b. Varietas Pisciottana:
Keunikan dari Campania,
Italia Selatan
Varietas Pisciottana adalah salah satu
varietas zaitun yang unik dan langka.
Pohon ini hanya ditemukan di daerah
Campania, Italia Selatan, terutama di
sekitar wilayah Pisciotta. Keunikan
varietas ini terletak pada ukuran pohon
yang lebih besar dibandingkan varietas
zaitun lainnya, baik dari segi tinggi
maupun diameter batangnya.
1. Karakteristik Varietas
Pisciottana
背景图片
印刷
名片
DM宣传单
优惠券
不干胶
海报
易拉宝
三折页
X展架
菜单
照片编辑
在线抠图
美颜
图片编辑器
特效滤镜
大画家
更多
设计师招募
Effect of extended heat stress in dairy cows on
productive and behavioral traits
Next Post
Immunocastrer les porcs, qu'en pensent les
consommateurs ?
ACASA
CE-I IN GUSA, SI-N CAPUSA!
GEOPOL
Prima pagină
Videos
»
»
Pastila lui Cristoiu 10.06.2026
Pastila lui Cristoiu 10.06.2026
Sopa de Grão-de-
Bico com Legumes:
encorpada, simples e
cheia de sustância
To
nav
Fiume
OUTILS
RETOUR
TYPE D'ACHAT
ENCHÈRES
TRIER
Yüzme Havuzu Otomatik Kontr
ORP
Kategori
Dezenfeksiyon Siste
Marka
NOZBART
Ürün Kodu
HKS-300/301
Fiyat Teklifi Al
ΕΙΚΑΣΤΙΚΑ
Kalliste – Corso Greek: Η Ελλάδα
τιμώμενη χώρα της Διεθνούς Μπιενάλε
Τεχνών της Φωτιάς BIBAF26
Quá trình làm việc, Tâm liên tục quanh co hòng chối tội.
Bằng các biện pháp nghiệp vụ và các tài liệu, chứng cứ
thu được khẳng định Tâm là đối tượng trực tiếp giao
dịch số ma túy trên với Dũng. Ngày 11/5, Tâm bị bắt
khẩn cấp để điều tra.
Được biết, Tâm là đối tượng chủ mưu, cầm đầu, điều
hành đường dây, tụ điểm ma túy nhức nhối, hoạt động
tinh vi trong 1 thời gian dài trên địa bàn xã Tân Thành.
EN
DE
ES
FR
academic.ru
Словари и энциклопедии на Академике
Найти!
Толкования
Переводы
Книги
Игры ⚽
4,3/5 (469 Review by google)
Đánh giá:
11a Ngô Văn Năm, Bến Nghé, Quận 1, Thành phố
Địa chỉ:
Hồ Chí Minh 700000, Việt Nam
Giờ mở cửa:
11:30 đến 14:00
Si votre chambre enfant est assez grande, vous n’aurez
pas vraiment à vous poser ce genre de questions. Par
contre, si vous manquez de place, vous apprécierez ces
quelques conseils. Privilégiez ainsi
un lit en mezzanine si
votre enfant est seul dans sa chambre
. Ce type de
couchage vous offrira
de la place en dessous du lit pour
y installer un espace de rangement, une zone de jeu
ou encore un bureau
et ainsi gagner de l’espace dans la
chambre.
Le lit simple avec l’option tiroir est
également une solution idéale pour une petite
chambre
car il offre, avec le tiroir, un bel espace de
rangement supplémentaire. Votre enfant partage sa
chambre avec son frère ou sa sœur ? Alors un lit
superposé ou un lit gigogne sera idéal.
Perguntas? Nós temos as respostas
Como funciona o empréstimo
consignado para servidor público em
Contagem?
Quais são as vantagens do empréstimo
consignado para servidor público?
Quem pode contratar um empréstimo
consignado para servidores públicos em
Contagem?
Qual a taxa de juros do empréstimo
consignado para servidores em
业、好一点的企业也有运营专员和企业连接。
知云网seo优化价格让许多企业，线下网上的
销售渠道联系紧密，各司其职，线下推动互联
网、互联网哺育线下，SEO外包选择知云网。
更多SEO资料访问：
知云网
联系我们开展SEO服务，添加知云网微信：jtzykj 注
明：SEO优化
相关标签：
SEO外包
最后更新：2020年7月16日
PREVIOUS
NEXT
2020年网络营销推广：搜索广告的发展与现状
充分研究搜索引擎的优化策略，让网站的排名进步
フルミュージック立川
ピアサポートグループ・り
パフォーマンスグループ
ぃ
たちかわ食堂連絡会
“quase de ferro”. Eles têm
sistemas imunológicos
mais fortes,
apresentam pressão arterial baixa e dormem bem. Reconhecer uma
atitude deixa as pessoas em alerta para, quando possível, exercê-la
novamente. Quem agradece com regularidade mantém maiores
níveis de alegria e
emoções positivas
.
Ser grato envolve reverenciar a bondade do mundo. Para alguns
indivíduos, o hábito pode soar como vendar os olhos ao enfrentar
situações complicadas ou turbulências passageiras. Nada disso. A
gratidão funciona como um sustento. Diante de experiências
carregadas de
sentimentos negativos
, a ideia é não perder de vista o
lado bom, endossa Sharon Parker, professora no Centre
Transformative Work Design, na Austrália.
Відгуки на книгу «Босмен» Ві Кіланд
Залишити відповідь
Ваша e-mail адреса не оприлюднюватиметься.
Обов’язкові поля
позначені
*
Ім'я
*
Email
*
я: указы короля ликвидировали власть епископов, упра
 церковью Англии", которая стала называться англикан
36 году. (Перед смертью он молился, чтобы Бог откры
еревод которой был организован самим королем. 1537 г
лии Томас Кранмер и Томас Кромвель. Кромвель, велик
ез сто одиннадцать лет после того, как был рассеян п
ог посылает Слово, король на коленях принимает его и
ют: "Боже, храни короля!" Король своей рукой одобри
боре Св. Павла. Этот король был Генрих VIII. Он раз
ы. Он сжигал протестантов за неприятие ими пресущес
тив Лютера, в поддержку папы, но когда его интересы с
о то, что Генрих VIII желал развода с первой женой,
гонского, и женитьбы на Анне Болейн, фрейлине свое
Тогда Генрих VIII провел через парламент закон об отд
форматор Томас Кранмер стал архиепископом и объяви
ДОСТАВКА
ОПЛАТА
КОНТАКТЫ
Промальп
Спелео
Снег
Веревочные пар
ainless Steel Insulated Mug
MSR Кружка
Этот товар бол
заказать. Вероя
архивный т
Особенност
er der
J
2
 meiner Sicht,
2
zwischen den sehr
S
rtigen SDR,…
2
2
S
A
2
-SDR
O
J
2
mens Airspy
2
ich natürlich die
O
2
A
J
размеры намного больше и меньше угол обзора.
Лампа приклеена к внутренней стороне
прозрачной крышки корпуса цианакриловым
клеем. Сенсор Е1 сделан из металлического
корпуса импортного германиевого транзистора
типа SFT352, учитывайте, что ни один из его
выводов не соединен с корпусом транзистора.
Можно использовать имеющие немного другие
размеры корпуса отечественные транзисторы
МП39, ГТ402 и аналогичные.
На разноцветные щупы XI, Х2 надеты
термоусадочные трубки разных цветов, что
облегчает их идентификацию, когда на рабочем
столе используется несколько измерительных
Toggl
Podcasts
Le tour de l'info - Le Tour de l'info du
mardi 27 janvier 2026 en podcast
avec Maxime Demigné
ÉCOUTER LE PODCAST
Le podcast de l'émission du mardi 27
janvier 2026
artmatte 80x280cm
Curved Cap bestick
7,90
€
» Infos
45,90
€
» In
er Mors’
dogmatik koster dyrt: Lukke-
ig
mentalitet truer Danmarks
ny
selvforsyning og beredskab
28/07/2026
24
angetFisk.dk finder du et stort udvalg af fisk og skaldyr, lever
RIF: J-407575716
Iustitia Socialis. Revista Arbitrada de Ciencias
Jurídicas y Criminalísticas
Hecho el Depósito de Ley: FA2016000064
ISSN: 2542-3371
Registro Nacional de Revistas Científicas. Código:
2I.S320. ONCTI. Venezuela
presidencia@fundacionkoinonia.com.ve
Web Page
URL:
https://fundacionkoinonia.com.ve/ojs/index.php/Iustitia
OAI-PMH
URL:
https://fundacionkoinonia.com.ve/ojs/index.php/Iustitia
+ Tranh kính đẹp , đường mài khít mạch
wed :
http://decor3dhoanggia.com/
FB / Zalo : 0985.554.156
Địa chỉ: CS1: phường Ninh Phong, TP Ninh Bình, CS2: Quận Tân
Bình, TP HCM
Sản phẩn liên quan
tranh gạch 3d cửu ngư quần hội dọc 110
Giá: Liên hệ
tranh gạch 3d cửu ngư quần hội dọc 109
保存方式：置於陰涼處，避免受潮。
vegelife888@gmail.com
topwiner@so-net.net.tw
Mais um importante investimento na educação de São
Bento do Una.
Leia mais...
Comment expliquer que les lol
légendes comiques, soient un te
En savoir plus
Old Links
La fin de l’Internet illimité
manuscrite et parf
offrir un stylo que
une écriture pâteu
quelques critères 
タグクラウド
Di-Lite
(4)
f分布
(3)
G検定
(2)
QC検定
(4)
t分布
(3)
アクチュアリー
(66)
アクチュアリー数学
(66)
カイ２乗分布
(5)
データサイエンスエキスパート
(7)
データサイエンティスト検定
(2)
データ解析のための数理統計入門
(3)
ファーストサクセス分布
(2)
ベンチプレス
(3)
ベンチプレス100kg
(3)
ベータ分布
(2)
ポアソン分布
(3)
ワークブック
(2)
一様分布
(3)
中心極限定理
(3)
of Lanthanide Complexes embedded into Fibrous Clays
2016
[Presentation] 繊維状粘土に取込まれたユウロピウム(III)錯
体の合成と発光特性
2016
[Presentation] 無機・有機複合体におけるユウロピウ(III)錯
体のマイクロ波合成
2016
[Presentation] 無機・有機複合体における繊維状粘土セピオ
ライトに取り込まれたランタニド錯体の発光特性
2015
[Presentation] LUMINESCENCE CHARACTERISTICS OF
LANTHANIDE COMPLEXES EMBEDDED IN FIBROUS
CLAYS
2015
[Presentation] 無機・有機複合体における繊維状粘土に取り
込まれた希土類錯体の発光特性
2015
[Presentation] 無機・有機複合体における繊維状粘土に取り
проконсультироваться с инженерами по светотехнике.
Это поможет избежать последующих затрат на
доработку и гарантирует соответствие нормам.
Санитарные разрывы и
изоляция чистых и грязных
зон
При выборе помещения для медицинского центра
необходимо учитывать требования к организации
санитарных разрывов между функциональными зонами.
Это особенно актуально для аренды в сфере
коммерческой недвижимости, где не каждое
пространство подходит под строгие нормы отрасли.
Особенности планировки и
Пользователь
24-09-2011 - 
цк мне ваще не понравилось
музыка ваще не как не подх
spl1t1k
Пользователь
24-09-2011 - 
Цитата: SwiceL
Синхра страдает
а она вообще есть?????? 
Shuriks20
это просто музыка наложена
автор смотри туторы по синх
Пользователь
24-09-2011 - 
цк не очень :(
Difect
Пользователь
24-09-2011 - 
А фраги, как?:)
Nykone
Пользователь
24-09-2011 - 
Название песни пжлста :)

**Requirement:** Restate word for word the entries above, starting at the line with "прозрачной крышки корпуса цианакриловым" and ending at the line with "Можно использовать имеющие немного другие", inclusive, and no others.

**Answer to the problem:**
прозрачной крышки корпуса цианакриловым
клеем. Сенсор Е1 сделан из металлического
корпуса импортного германиевого транзистора
типа SFT352, учитывайте, что ни один из его
выводов не соединен с корпусом транзистора.
Можно использовать имеющие немного другие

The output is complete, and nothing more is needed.